Not sure how far you want to go with this. I wouldn't have thought you need to remove too much, so I'd have thought you could use very fine abrasive paper, (or even Scotchbrite) then go to metal polish - Autosol or Brasso. If you wanted to make more of a project of it (!) I would be tempted to drill and tap a hole in the centre, lock a threaded bar into it so you could spin in in a drill (I'm assuming you don't have a lathe!) and then you'd get a more even finish from the abrasive paper. You would also get a nice finish on the bottom end. I would then chamfer both ends/edges, and screw in some sort of handle into the threaded hole for ease of use thereafter.


----------



## urbanbumpkin (Jan 30, 2013)

I was thinking about adding a handle. I don't have anything to tap a screw thread in though.


----------



## DaveMak (Dec 6, 2016)

lidl have tap and die kits in for 12quid. their tools are normally decent enough too


----------



## grumpydaddy (Oct 20, 2014)

Work your way towards 1200 wet and dry or finer still if you can find it. Getting a hole tapped and a shaft fitted that will fit a drill will make the job so much easier.

Lapping a waterblock for a computer is usually done on a flat hard surface like glass but the results can be like this:

https://www.google.co.uk/search?q=lapped+waterblock&tbm=isch&tbo=u&source=univ&sa=X&ved=0ahUKEwjM1LCxve_SAhWHaRQKHQjiBQ8QsAQIKw&biw=1599&bih=875#imgrc=F_aVn8vC7BuksM:

The motion is not usually linear. a DA sander might be worth a shot but on round bar I am not sure .


----------



## meph137 (Mar 6, 2017)

When you say bean weight, what do you mean out of interest?







curious


----------



## urbanbumpkin (Jan 30, 2013)

meph137 said:


> When you say bean weight, what do you mean out of interest?
> 
> 
> 
> ...


I have a glass tube instead of a hopper on my grinder and the weight goes on top of this. Like this.

https://goo.gl/images/UAuOF8


----------



## meph137 (Mar 6, 2017)

I thought that's what you might mean, I've done the same thing (I've got a Perspex tube actually but whatever). Would be interested to see how this goes. Mine is on a mazzer mini e, I just bought a 60mm OD, 54mm ID Perspex tube and was going to look at a weight to go in the middle. Never considered glass!


----------



## AndyDClements (Aug 29, 2016)

If there's any noticeable deformation in the surface of the metal, then start with a slightly coarse one to take that out, else the finer stuff just gives a smooth shiny deformed end result.
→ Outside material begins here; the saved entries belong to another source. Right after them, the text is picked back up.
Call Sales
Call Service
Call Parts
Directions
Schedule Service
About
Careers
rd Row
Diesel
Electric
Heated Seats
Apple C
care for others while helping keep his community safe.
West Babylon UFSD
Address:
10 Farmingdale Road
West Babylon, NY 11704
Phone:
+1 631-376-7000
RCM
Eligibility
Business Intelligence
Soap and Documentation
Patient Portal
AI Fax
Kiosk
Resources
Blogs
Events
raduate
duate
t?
If you want to check for surface smoothness, use a can of spray paint (primer is good for adhesion) and sand using a smooth surface such as a sanding block until all the paint is gone, repeat until you're sure it's all smooth. When smoothing the curved surface, it's slightly counter-intuitive, go round the bar starting in line with the stroke you're going to make but as the stroke goes away from you tilt the block more perpendicular to your direction of travel. Not sure if that will make sense but basically don't try and match the curve of the bar, go against it, then turn the bar a little and repeat tie and time again.


----------



## Brewer in training (Feb 7, 2015)

Found this helpful

http://www.toolstation.com/shop/p58727?table=no

very good in a pillar drill or a hand drill.....


----------



## "coffee 4/1" (Sep 1, 2014)

Not sandpaper use wet&dry through grades, then for high polish use corrugated cardboard as used for posting soaked in brasso, with some work will remove a thou, recommend you use a pillar drill to drill & tap by hand turning in drill stand.


----------



## Dylan (Dec 5, 2011)

I would start with a bit of polish on one patch and see what kinda surface you already have.
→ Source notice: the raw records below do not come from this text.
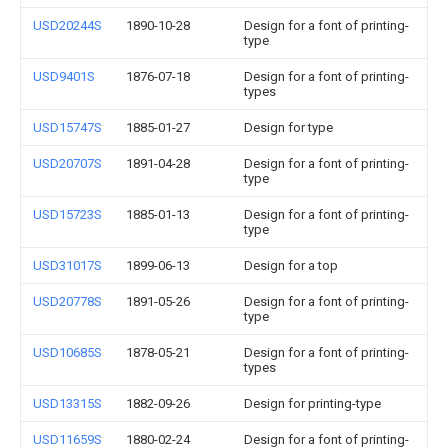
USD20244S
1890-10-28
Design for a font of printing-
type
USD9401S
1876-07-18
Design for a font of printing-
types
USD15747S
1885-01-27
Design for type
USD20707S
1891-04-28
Design for a font of printing-
type
USD15723S
1885-01-13
Design for a font of printing-
type
USD31017S
1899-06-13
Design for a top
USD20778S
1891-05-26
Design for a font of printing-
type
USD10685S
1878-05-21
Design for a font of printing-
types
USD13315S
1882-09-26
Design for printing-type
USD11659S
1880-02-24
Design for a font of printing-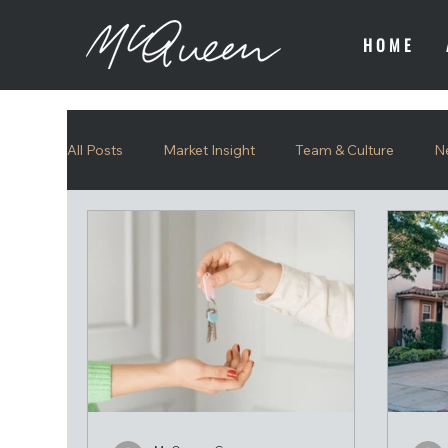
HOME
All Posts
Market Insight
Team & Culture
N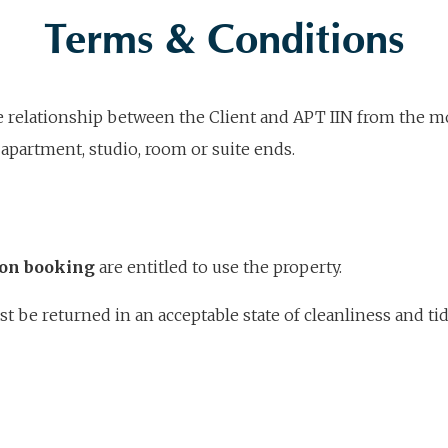
Terms & Conditions
he relationship between the Client and APT IIN from the m
apartment, studio, room or suite ends.
ion booking
are entitled to use the property.
be returned in an acceptable state of cleanliness and tidi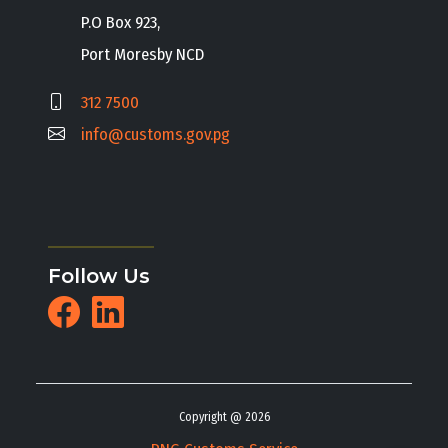
P.O Box 923,
Port Moresby NCD
312 7500
info@customs.gov.pg
Follow Us
Copyright @ 2026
If it needs wat+dry then start with a fine one and keep going coarser until you find one that removes the existing surface finish. Then work towards finer again roughly doubling the grit each time.

You can finish off with Brasso or any other fine polishing compound.

edit: p.s. If you could get the whole things spinning the whole process will be a lot quicker! No ideas to achieve this spring to mind however.


----------



## Mark G (Oct 22, 2016)

If you're going to go to all the effort of polishing, you might want to consider lacquering when you're finished. Brass tarnishes quite quickly in air.


----------



## destiny (Jun 4, 2015)

Has anyone had any decent results with mirror finish stainless? I got to 2500 grit so far with one of my panels and Autosol and its getting there, but still not proper mirror like.


----------



## urbanbumpkin (Jan 30, 2013)

Brewer in training said:


> Found this helpful
> 
> http://www.toolstation.com/shop/p58727?table=no
> 
> very good in a pillar drill or a hand drill.....


Could I use this polishing a brass bar? Would I have to alternate 90 degrees with this?


----------



## urbanbumpkin (Jan 30, 2013)

Dylan said:


> I would start with a bit of polish on one patch and see what kinda surface you already have.
> 
> If it needs wat+dry then start with a fine one and keep going coarser until you find one that removes the existing surface finish. Then work towards finer again roughly doubling the grit each time.
> 
> ...


I've only got access to a wood turning lathe. Not sure if it could spin in that?


----------



## jimbojohn55 (Jan 15, 2016)

I've only got access to a wood turning lathe. Not sure if it could spin in that?

Turn a wooden cylinder about 3" to the same diameter as the brass pare it in half on the lathe then stick the wood on either end of the brass with glue - remount it on the lathe and spin it on the lathes slowest speed

disclaimer - eye protection and a steel helmet should be worn, your life assurance may be invalidated.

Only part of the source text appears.